## WORK ITEM
Copy out, from the entries below, each line holding the string "Canon".

Data items:
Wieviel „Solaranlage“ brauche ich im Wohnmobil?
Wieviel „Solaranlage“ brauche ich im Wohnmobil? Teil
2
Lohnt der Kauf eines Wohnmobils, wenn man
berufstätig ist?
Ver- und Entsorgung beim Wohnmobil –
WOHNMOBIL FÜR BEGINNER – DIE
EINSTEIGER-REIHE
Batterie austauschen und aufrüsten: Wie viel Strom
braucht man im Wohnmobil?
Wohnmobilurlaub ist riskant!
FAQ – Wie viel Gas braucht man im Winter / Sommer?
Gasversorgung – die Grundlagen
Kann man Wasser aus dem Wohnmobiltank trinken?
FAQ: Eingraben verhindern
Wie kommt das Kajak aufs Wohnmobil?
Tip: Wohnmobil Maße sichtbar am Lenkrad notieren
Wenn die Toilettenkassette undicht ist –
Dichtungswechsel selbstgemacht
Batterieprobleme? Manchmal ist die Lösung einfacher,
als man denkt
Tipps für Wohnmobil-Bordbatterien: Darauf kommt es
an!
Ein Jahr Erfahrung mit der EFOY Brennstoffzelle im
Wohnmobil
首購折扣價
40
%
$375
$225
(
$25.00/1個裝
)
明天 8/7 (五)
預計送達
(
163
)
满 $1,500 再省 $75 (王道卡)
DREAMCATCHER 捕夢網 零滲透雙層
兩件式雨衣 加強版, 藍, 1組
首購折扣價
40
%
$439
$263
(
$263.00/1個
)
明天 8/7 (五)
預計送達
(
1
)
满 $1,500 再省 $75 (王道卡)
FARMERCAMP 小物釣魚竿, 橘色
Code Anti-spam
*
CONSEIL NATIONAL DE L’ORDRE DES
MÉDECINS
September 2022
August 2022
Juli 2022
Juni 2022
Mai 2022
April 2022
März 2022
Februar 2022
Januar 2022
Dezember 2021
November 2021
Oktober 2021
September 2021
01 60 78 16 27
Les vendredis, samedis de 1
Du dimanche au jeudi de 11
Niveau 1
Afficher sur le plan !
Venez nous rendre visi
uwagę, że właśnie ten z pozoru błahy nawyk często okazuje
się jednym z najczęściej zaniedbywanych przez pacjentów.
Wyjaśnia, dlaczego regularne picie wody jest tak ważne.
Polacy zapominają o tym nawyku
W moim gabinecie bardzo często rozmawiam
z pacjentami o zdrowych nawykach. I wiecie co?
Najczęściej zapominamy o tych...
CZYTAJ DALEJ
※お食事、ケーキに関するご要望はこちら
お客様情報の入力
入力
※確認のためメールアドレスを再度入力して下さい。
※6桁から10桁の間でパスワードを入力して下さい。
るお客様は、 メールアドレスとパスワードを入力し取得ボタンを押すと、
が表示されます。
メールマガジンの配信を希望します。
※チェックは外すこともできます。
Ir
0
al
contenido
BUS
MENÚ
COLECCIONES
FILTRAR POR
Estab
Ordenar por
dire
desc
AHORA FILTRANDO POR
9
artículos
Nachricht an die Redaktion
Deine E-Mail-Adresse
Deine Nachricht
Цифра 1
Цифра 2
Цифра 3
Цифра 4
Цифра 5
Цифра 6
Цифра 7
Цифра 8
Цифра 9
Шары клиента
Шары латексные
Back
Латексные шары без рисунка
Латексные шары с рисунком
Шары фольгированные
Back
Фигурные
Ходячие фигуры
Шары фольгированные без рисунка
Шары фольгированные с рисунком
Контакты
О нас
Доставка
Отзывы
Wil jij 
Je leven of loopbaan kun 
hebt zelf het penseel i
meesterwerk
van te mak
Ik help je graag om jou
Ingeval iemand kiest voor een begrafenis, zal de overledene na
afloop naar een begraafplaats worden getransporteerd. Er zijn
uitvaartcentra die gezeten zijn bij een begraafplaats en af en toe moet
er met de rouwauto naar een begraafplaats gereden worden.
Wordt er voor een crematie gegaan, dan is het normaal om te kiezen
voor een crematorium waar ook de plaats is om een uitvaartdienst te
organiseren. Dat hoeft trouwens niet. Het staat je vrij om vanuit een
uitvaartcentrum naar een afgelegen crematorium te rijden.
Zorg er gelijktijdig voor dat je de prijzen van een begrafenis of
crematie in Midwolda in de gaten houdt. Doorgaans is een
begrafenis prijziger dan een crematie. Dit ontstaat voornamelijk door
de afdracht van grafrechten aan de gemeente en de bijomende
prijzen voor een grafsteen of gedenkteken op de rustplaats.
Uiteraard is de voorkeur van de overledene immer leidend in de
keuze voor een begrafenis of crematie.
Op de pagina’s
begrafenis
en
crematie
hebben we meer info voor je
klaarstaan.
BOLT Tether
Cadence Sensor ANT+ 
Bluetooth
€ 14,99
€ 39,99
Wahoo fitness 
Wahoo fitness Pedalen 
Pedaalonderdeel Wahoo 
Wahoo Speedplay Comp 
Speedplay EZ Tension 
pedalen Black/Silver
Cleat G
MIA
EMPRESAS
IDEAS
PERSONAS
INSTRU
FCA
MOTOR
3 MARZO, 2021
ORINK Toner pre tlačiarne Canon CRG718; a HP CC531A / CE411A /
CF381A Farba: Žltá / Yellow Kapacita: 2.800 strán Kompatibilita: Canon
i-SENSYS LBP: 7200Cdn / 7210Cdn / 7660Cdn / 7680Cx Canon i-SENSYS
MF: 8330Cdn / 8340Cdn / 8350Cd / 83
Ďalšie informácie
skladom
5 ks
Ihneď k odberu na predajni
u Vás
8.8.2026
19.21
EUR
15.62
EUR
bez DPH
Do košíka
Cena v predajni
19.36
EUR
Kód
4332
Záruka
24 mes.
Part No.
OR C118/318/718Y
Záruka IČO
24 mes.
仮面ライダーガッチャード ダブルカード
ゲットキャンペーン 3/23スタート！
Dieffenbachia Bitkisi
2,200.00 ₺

## RESULT OF THE TASK
ORINK Toner pre tlačiarne Canon CRG718; a HP CC531A / CE411A /
CF381A Farba: Žltá / Yellow Kapacita: 2.800 strán Kompatibilita: Canon
i-SENSYS LBP: 7200Cdn / 7210Cdn / 7660Cdn / 7680Cx Canon i-SENSYS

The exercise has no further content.